I have read-only access to a database where I need to pull data from.
One of the columns is for social security numbers(US). The data is not formatted correctly and I am dealing with entries like:
- 123-45-0000
- 123 45 0000
- 123450000
- 123-45 0000
- 123 45-0000
- 123,45-0000
- 123-450000
- 12345-0000
- 123,45,0000
- 123,45,0000,
Our system needs the SSN to look like this: 123-45-0000
I was able to figure out how to properly format the 3rd one(123450000) with this:
DECLARE @ssn CHAR(12) = 123450000
SELECT stuff(stuff(@ssn, 4, 0, '-'), 7, 0, '-') AS Social_Security_Number
But is there a way to fit all these other ones into the proper format?

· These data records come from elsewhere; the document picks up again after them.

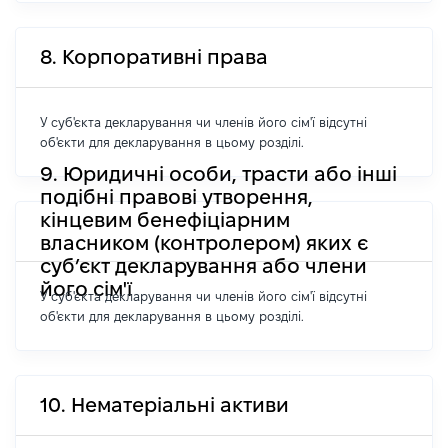
8. Корпоративні права
У суб'єкта декларування чи членів його сім'ї відсутні
об'єкти для декларування в цьому розділі.
9. Юридичні особи, трасти або інші
подібні правові утворення,
кінцевим бенефіціарним
власником (контролером) яких є
суб’єкт декларування або члени
його сім'ї
У суб'єкта декларування чи членів його сім'ї відсутні
об'єкти для декларування в цьому розділі.
10. Нематеріальні активи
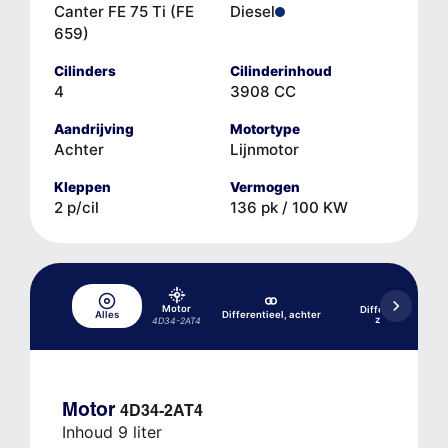
Canter FE 75 Ti (FE
Diesel
659)
Cilinders
Cilinderinhoud
4
3908 CC
Aandrijving
Motortype
Achter
Lijnmotor
Kleppen
Vermogen
2 p/cil
136 pk / 100 KW
Motor
Differentieel, acht
Alles
Differentieel, achter
zelfblokkerend
4D34-2AT4
Motor
4D34-2AT4
Inhoud 9 liter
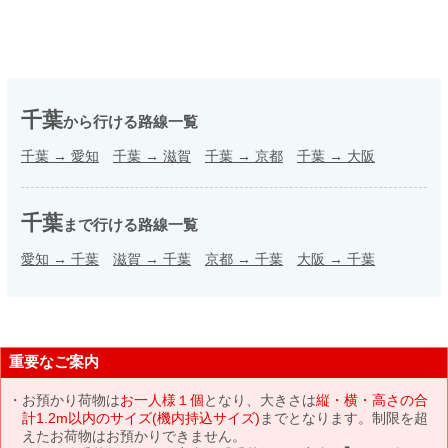
千葉
から行ける路線一覧
千葉
→
愛知
千葉
→
滋賀
千葉
→
京都
千葉
→
大阪
千葉
まで行ける路線一覧
愛知
→
千葉
滋賀
→
千葉
京都
→
千葉
大阪
→
千葉
重要なご案内
お預かり荷物は
お一人様１個
となり、大きさは
縦・横・高さの合
計1.2m以内のサイズ(機内持込サイズ)
までとなります。制限を超
えたお荷物はお預かりできません。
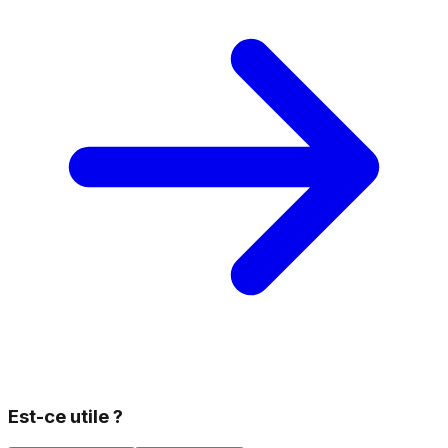
Est-ce utile ?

CodePudding user response:
Stop worrying about which ones meet your formatting criteria, which ones are close, and how many different ways they're wrong. Just strip the formatting altogether and store numeric only; apply the formatting elsewhere. Much easier to constrain, too.
-- numeric only:
SELECT
REPLACE(REPLACE(REPLACE(garbage,'-',' '),',',' '),' ','')
FROM dbo.SSNs;
-- with formatting added back:
SELECT STUFF(STUFF(
REPLACE(REPLACE(REPLACE(garbage,'-',' '),',',' '),' ',''),
4,0,'-'),7,0,'-')
FROM dbo.SSNs;
Working example in this fiddle.
Once you've fixed the existing data, add a constraint that says something like LEN(SSN) = 9 AND SSN NOT LIKE '%[^0-9]%'
- strip any non-digits from the input on the way in, fail any write that doesn't do that, and apply the dashes - which are presentation only - in the UI (or in a view or a computed column if it can't be where it belongs).